MOSCOW State-controlled Russian companies should keep paying at least half of their annual profit in dividends in 2017-2019, news agencies quoted finance minister Anton Siluanov as saying on Saturday.
Russia raised the dividend payout ratio for state companies to 50 percent of profit this year from a previous 25 percent to bolster budget revenues hit by lower oil prices and Western sanctions imposed on Moscow over the crisis in Ukraine.
"This encourages companies to pursue their activities more effectively and yet shareholders should also benefit from the ownership of these shares," Interfax news agency quoted Siluanov as saying.
Siluanov was also quoted as saying the state budget may receive up to 1.5 trillion roubles ($22.6 billion) in 2016-2017 from the sale of stakes in oil giant Rosneft, mid-size oil producer Bashneft, diamond producer Alrosa and possibly VTB bank, Russia's No.2 lender.

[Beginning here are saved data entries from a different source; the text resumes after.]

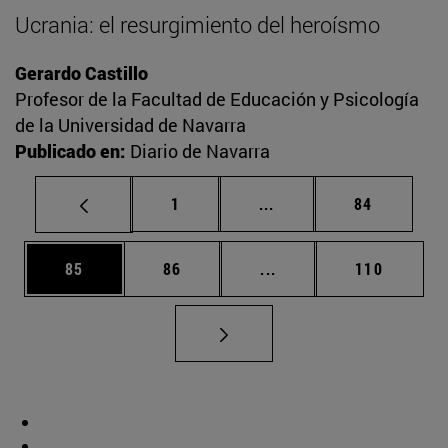
Ucrania: el resurgimiento del heroísmo
Gerardo Castillo
Profesor de la Facultad de Educación y Psicología
de la Universidad de Navarra
Publicado en:
Diario de Navarra
Página
Páginas intermedias Us
Página
1
...
84
Página
Página
Páginas intermedias U
Página
85
86
...
110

The rule on dividends should be mandatory for state companies and should not allow any exceptions, Siluanov reportedly added.
Rosneftegaz is currently excluded from the rule, Interfax quoted a source familiar with situation as saying.
Russian state companies often calculate profit under both domestic and international accounting standards, but until now have often paid dividends based on lower profit numbers under domestic standards.
Siluanov's deputy, Alexei Moiseev, was quoted as saying state companies should use the higher of the two numbers when calculating their 2015 dividends.